Provided information »
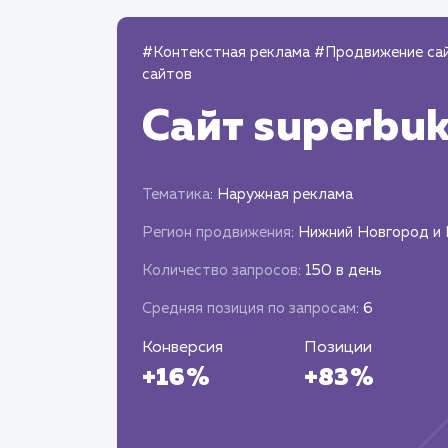
#Контекстная реклама
#Продвижение са
сайтов
Сайт
superbuk
Тематика
: Наружная реклама
Регион продвижения
: Нижний Новгород и
Количество запросов
: 150 в день
Средняя позиция по запросам
: 6
Конверсия
Позиции
+16%
+83%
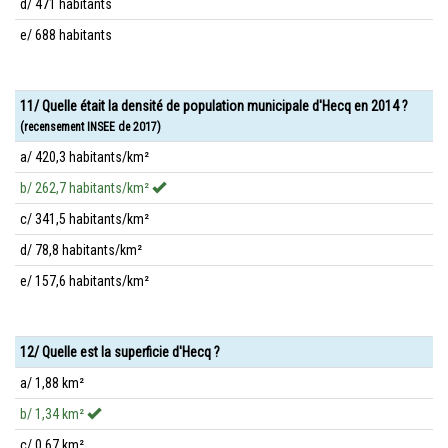
d/ 471 habitants
e/ 688 habitants
11/ Quelle était la densité de population municipale d'Hecq en 2014 ?
(recensement INSEE de 2017)
a/ 420,3 habitants/km²
b/ 262,7 habitants/km²
c/ 341,5 habitants/km²
d/ 78,8 habitants/km²
e/ 157,6 habitants/km²
12/ Quelle est la superficie d'Hecq ?
a/ 1,88 km²
b/ 1,34 km²
c/ 0,67 km²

What you should do » I would like the material repeated in full and exactly, with its images omitted.

Task solution »
#Контекстная реклама
#Продвижение са
сайтов
Сайт
superbuk
Тематика
: Наружная реклама
Регион продвижения
: Нижний Новгород и
Количество запросов
: 150 в день
Средняя позиция по запросам
: 6
Конверсия
Позиции
+16%
+83%
d/ 471 habitants
e/ 688 habitants
11/ Quelle était la densité de population municipale d'Hecq en 2014 ?
(recensement INSEE de 2017)
a/ 420,3 habitants/km²
b/ 262,7 habitants/km²
c/ 341,5 habitants/km²
d/ 78,8 habitants/km²
e/ 157,6 habitants/km²
12/ Quelle est la superficie d'Hecq ?
a/ 1,88 km²
b/ 1,34 km²
c/ 0,67 km²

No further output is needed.